Quinoa has been dubbed the “Supergrain of the future” by nutritionists—and I totally agree. It was first discovered around 3,000 years ago by the Incas—who realized the seed (yes, it’s a seed) was safe for human consumption. So, though it seems relatively “new” to modern day Americans (many thanks to the pasta that has hogged the grocery shelves for so long), quinoa has ancient roots—and it is extremely healthy.
Quinoa is one of the most protein-rich foods we can eat, it contains nearly twice the fiber as other grains, it contains high iron, it’s rich in magnesium, and it’s high in Riboflavin (vitamin B2)—which improves energy and metabolism.
In addition to the benefits mentioned above, as a runner with a big race coming up, it is crucial to “carb up”—and quinoa is one of the best carbs out there.
This recipe is light, fresh, and definitely one of my “go-to” meals before a big event.
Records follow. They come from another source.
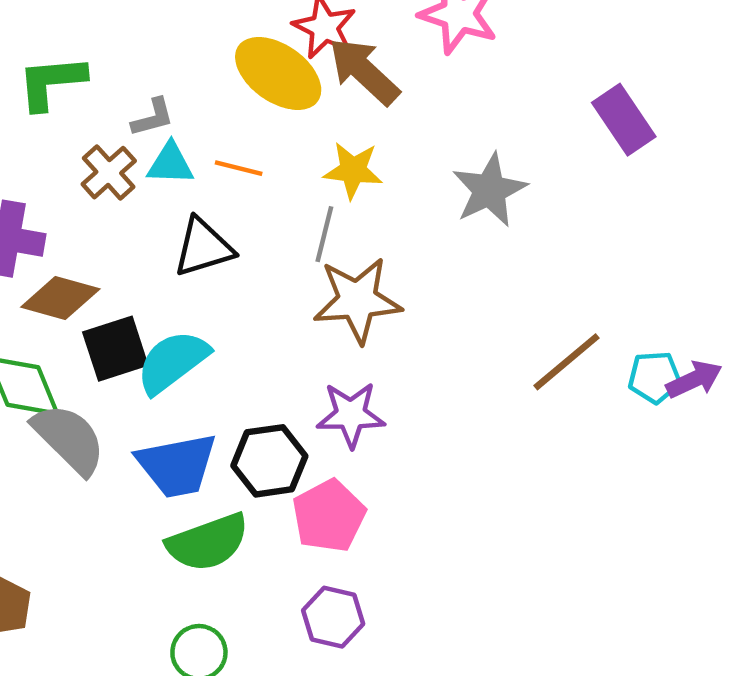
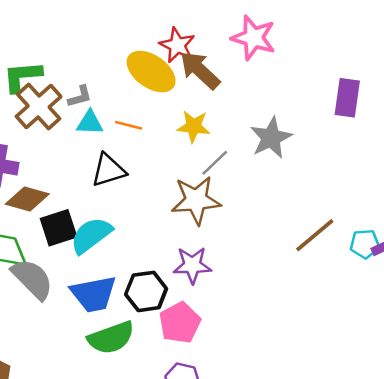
purple rectangle: (624, 120) -> (347, 98), turned 42
brown cross: (109, 173) -> (39, 106), moved, size x1.5
gray line: (324, 234) -> (215, 163), moved, turned 32

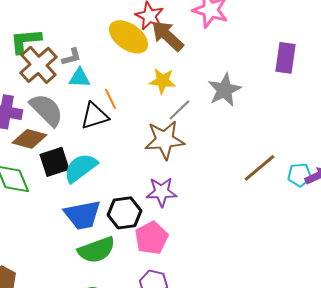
orange line: (129, 125) -> (110, 99), moved, turned 50
gray semicircle: (32, 279) -> (46, 110), moved

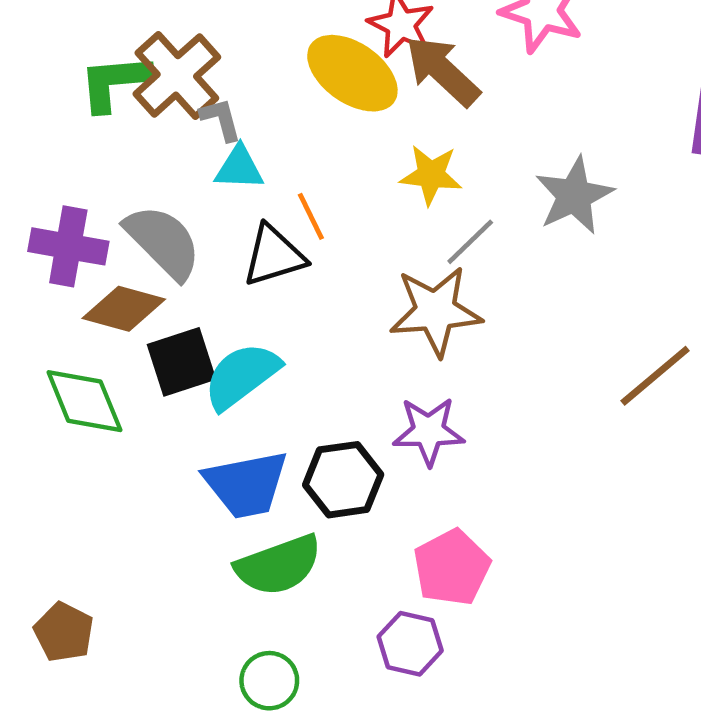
gray L-shape: (71, 57) -> (221, 119), turned -90
brown cross: (38, 65) -> (177, 75), moved
pink pentagon: (151, 238) -> (452, 567), moved

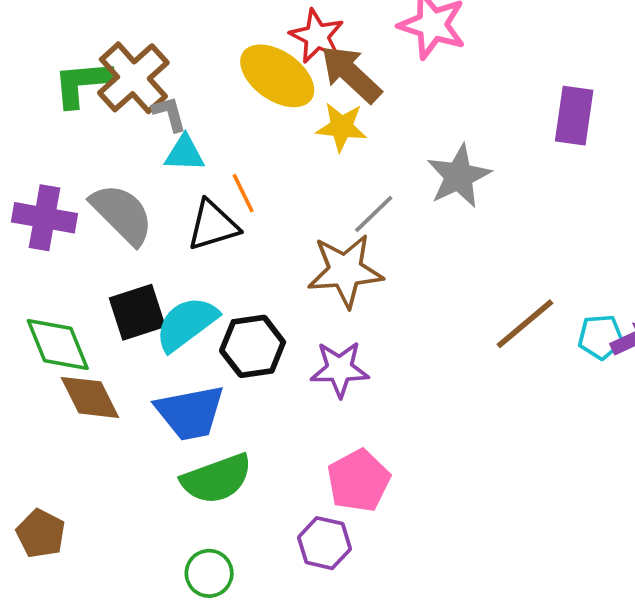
yellow star: (431, 175) -> (341, 127), moved
brown diamond: (124, 309) -> (90, 397), moved, turned 48
black hexagon: (343, 480) -> (253, 346), moved

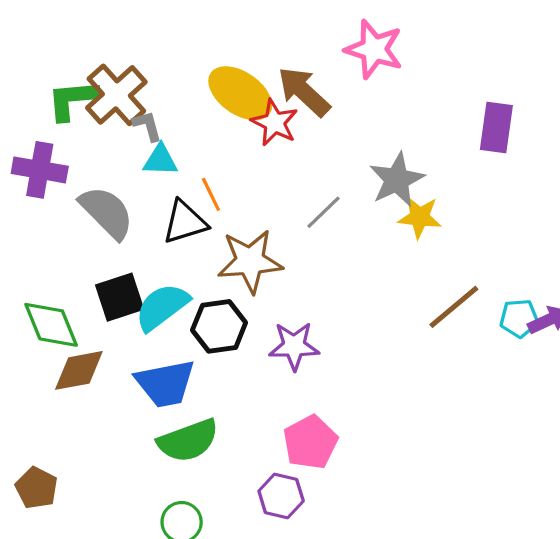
red star: (317, 36) -> (275, 123), moved
yellow star: (341, 127) -> (420, 217), moved
purple cross: (45, 218) -> (40, 170), moved
brown star: (345, 271) -> (250, 261), moved
brown diamond: (90, 397) -> (79, 370), turned -74

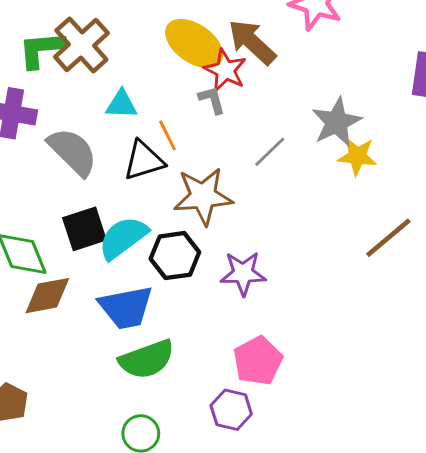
gray L-shape: (147, 126) -> (212, 100), moved

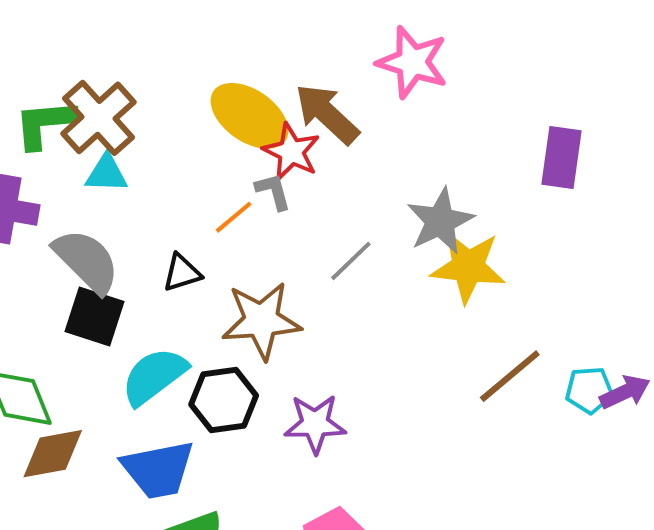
cyan triangle: (122, 104) -> (106, 173), moved
orange line: (167, 135) -> (234, 217), moved, turned 76
yellow star: (357, 156) -> (468, 267), size x1.4
black triangle: (144, 161) -> (182, 273), size x0.7
black square: (84, 229) -> (95, 317), moved, turned 36

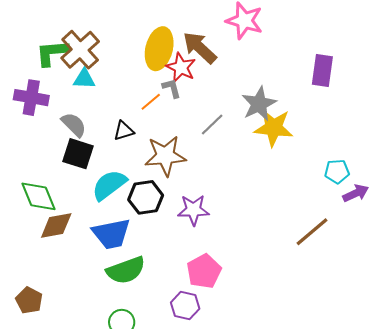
yellow ellipse: (249, 116) -> (159, 49), turned 69
gray semicircle: (87, 261) -> (74, 125), size x0.7
brown line: (510, 376) -> (312, 232), moved
cyan pentagon: (589, 390) -> (337, 171), moved

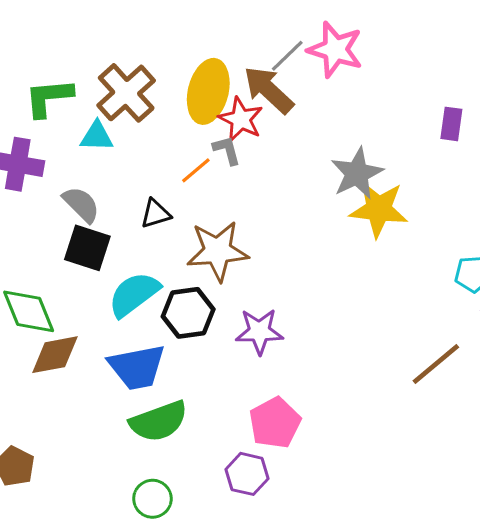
brown cross: (80, 50) -> (126, 93), moved
purple rectangle: (322, 71) -> (451, 124), size x0.7
gray line: (212, 125) -> (287, 56), moved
I’ll post more recipes with quinoa in the future (seriously, the seed is so versatile that it can be eaten as oatmeal or baked in a casserole—there are no limits to quinoa’s reach!).
- 1 cup quinoa
- ¼ cup extra-virgin olive oil
- 1 lime, juiced
- ½ lemon, juiced
- 1 teaspoon ground cumin
- ½ teaspoon of Himalayan salt
2 cups halved cherry tomatoes
½ cup fresh chopped cilantro
- 3 finely chopped geren onions
- ½ cup chopped spinach
- 2 teaspoons organic garlic powder
- Boil quinoa as per directions (different brands very slightly on length of time). Drain quinoa after boiling, then set aside in a large bowl.
- In a small bowl, mix extra-virgin olive oil, lemon juice, and lime juice. Once whisked, pour over quinoa and mix thoroughly.
- Combine finely chopped green onions, halved cherry tomatoes, cilantro, and chopped spinach. Mix with quinoa.
- Sprinkle the remaining ingredients on quinoa (cumin, salt, and garlic).
- Once quinoa is thoroughly mixed, serve and enjoy!
Note: Though the Quinoa seed is gluten-free, it is sometimes processed in places that also process foods that contain gluten.